There are many types of flour mill machines. Some are entirely manual in operation, a hand mill, requiring you to provide muscle power to turn the wheel (or some mechanism to turn the wheel) while others operate on electrical power.
We currently use a NutriMill Grain Mill which does require electricity. Some may argue that an electric flour mill is not very survival friendly, however we do have solar electric power and therefore are not terribly concerned of an electricity power outage situation (except for the other things that would result if the power is out for too long). Having said that though, it is a great idea to have a hand mill as well.
The flour mill is a simple device really, it contains two hard abrasive surfaces that face each other that spin at very high speed and are separated by a very tiny distance, which is usually adjustable. It takes grain and grinds it to powder.

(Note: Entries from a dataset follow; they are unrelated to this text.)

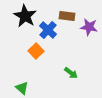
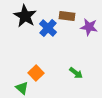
blue cross: moved 2 px up
orange square: moved 22 px down
green arrow: moved 5 px right
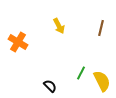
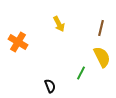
yellow arrow: moved 2 px up
yellow semicircle: moved 24 px up
black semicircle: rotated 24 degrees clockwise
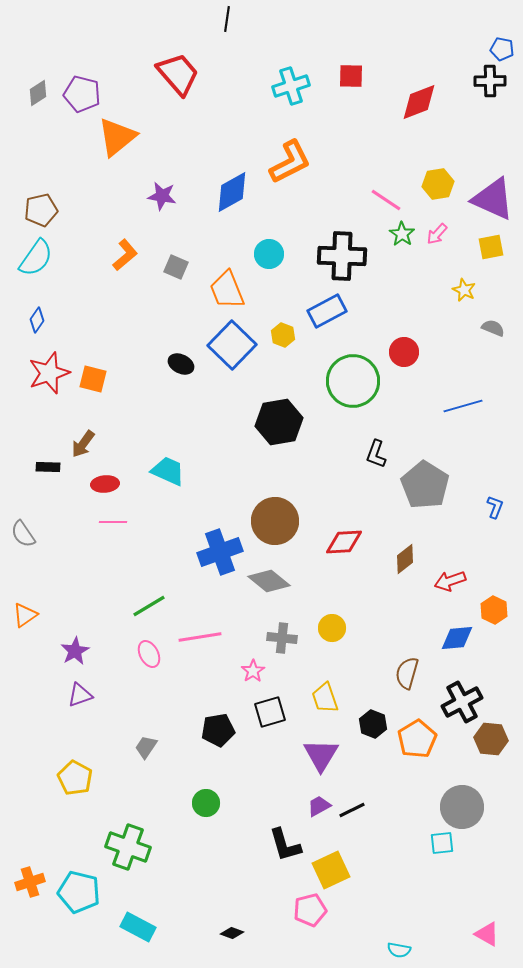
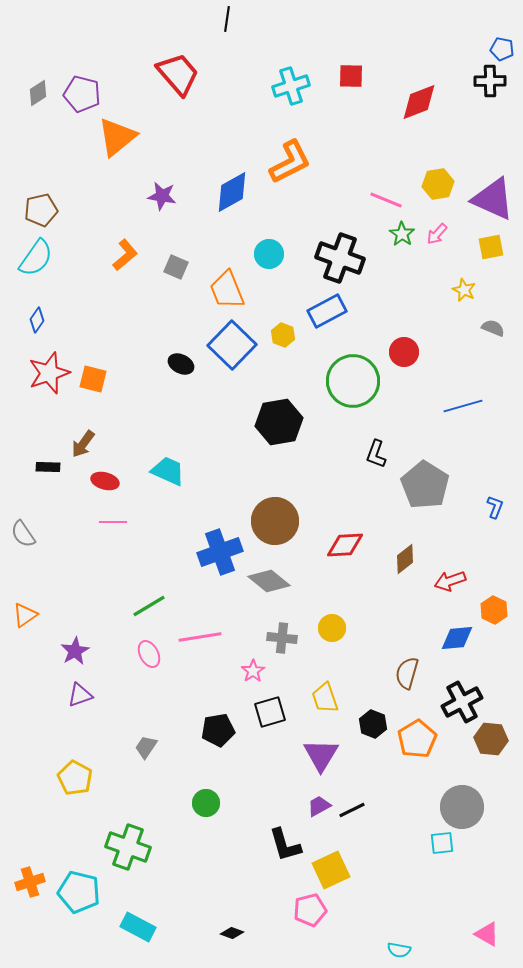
pink line at (386, 200): rotated 12 degrees counterclockwise
black cross at (342, 256): moved 2 px left, 2 px down; rotated 18 degrees clockwise
red ellipse at (105, 484): moved 3 px up; rotated 20 degrees clockwise
red diamond at (344, 542): moved 1 px right, 3 px down
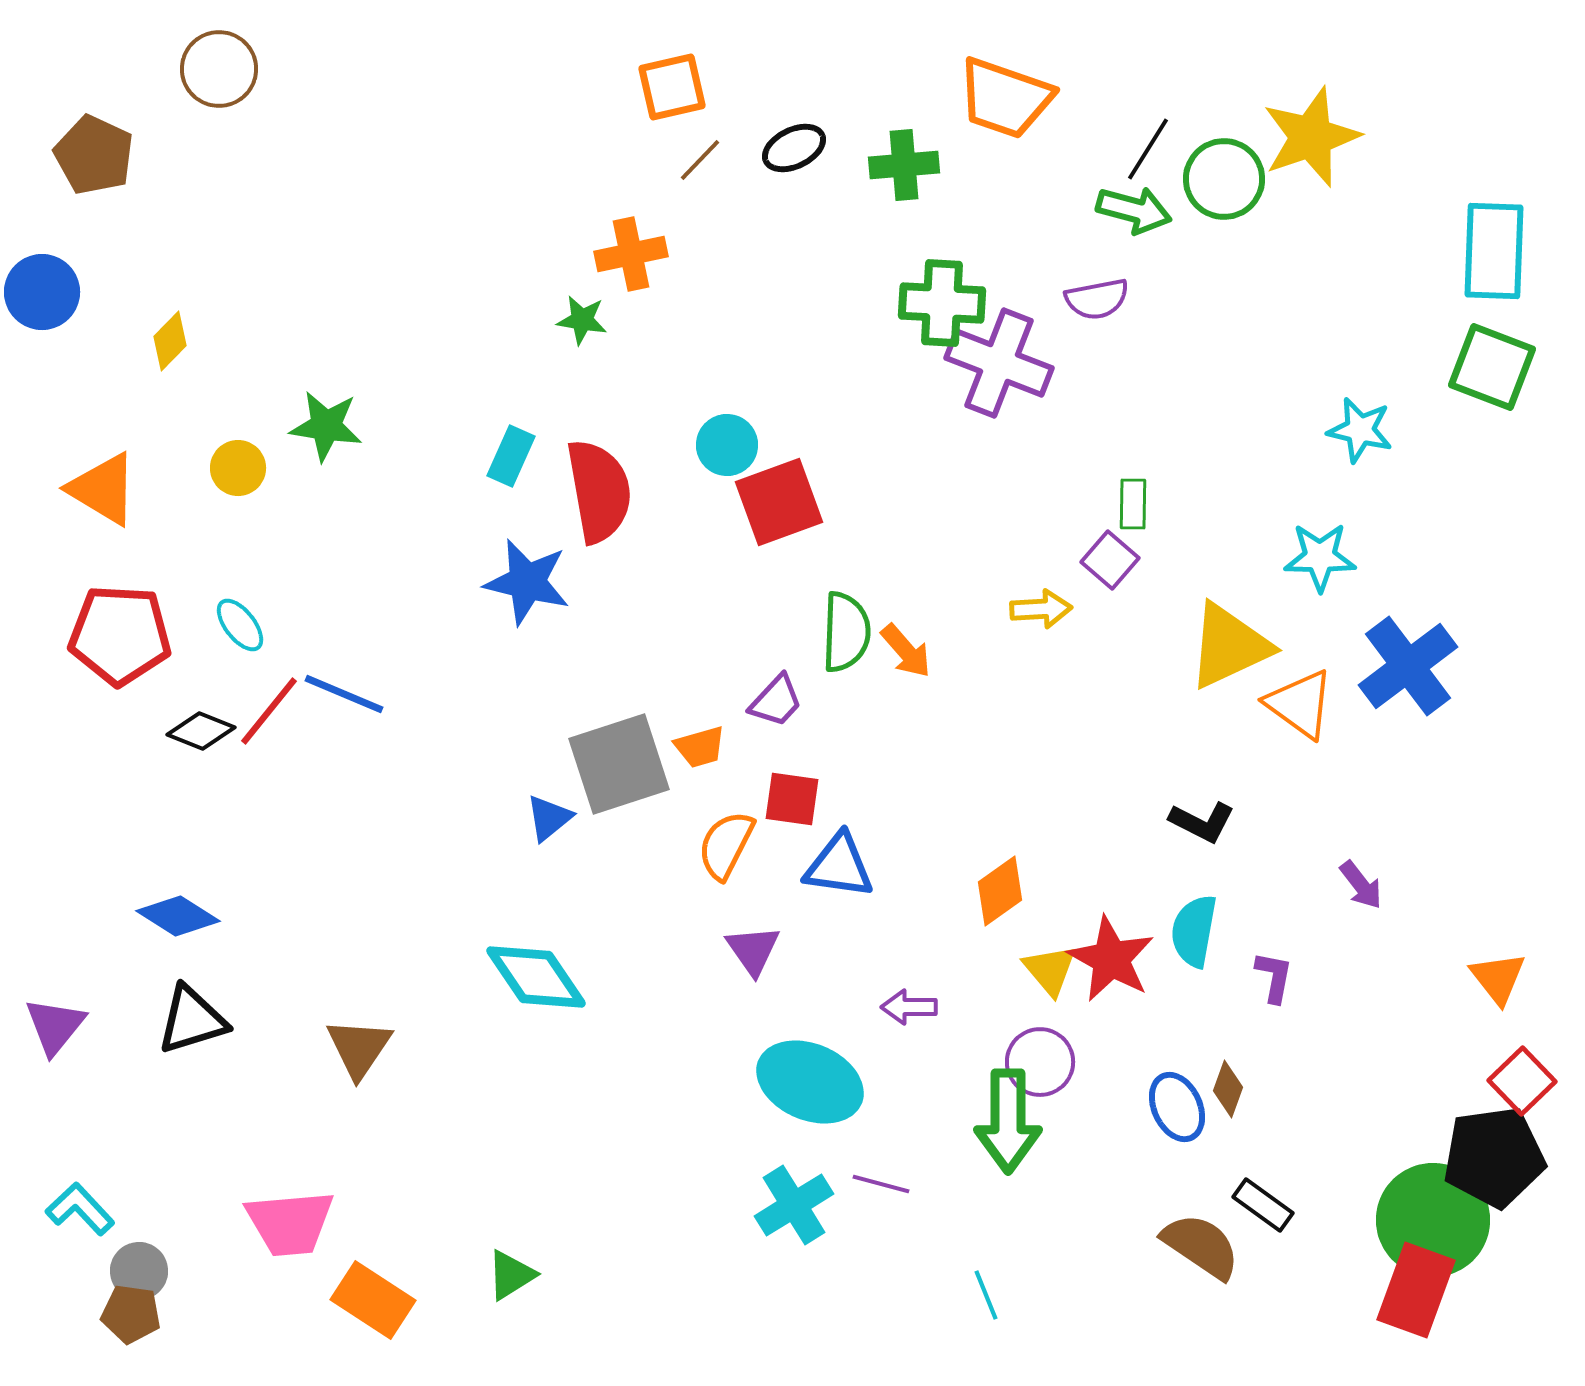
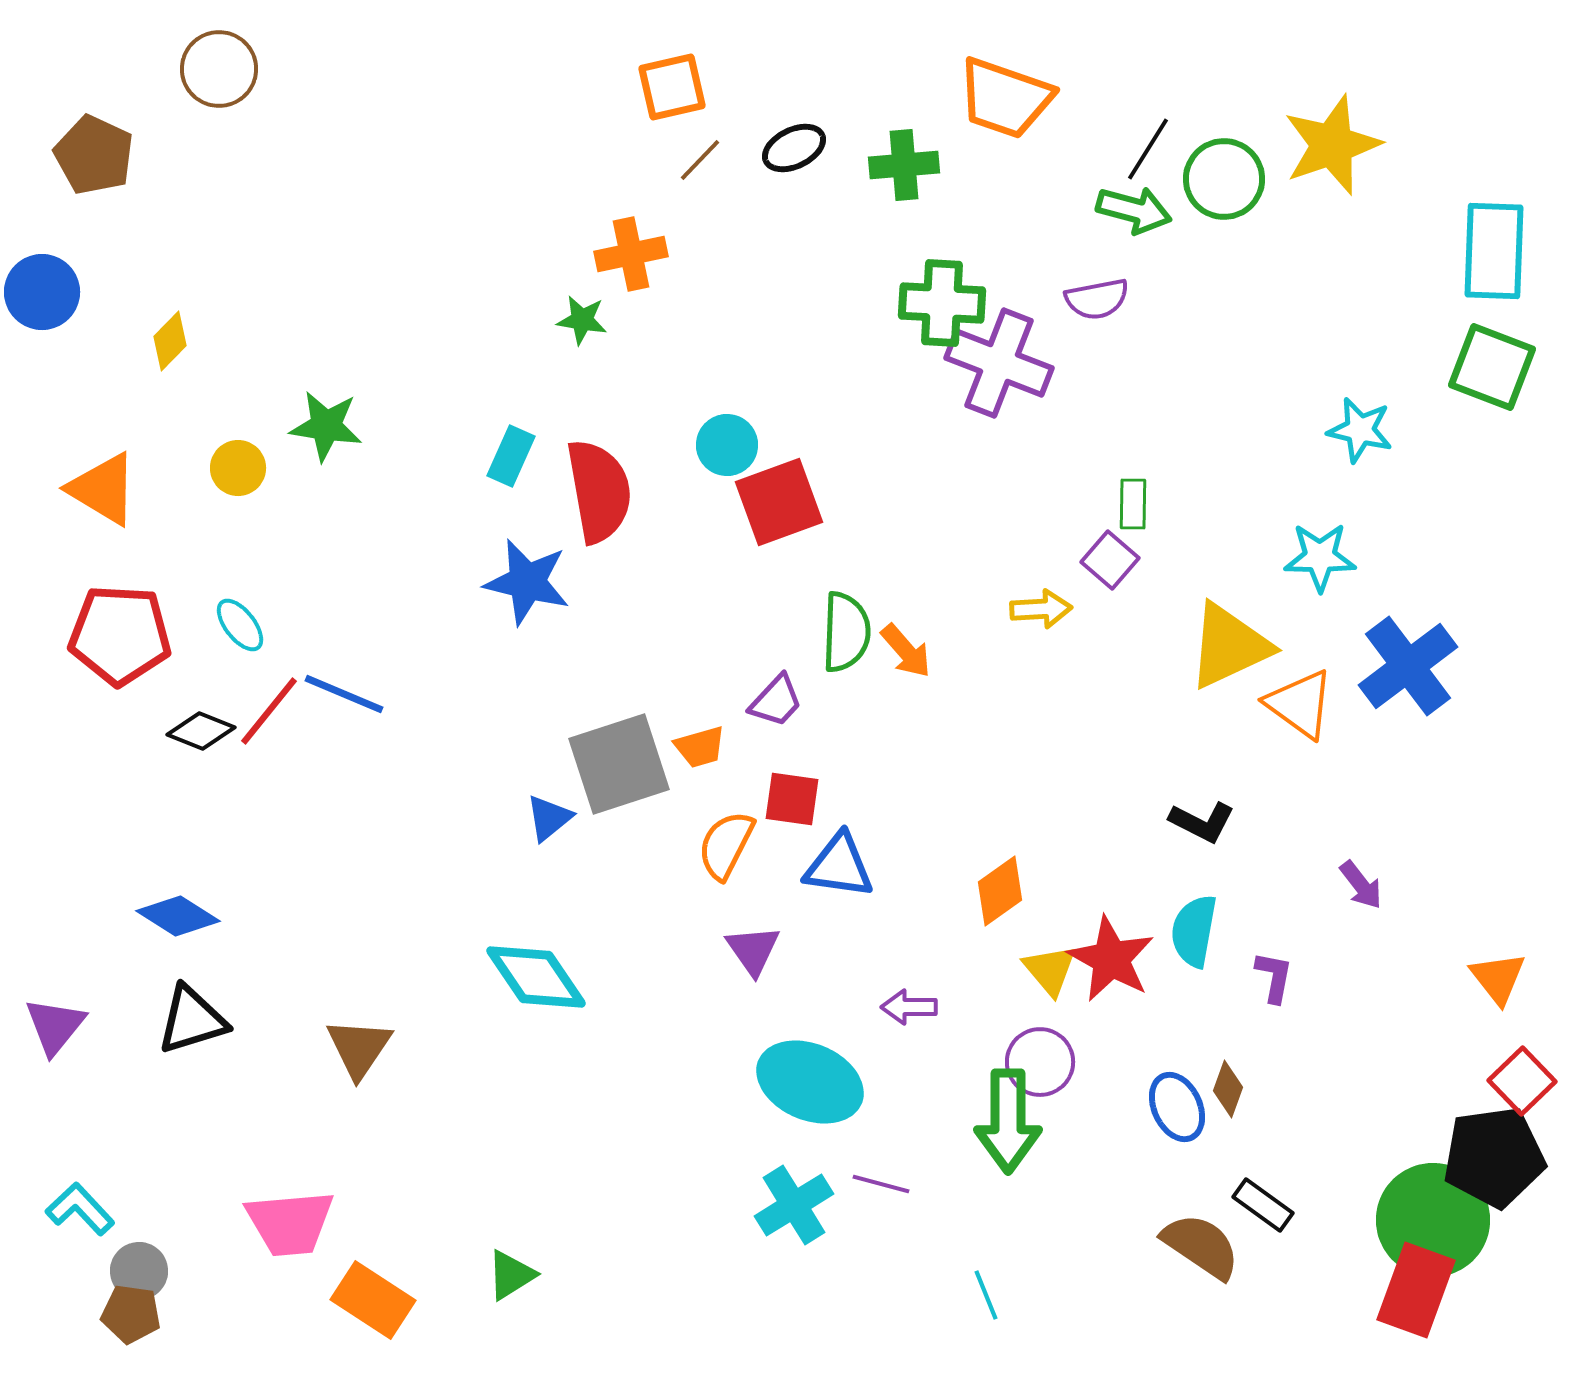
yellow star at (1311, 137): moved 21 px right, 8 px down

We usually use our flour mill to grind “Hard Red Winter Wheat”, which we have purchased in 50 pound quantities. Making fresh bread with fresh unprocessed flour from a flour mill results in amazing good taste and nutrition. Although we use wheat berries (the entire wheat kernel except for the hull), the bread really doesn’t have that same “processed” wheat bread flavor that you are used to from the grocery store. It is pleasantly mild and delicious. Of course, there are so many bread recipes to choose from to get different flavors and textures.
Most whole grains, when stored correctly, can last indefinitely. They do not spoil or lose nutritional value until they are broken open by milling. This is why we only mill what we need immediately before using the flour mill. If you expect to be storing for long-term storage, you will want to seal your grain in an air-tight container with an oxygen absorber and keep it away from heat.
No doubt there are many a flour mill to choose from, and I’m sure many of them are very good. But the reason we chose the NutriMill flour mill was because of its great reviews and popularity. It is a bit pricey compared to some others, but you pay for quality, and it pays for itself after about 50 loaves of bread, which really isn’t that long.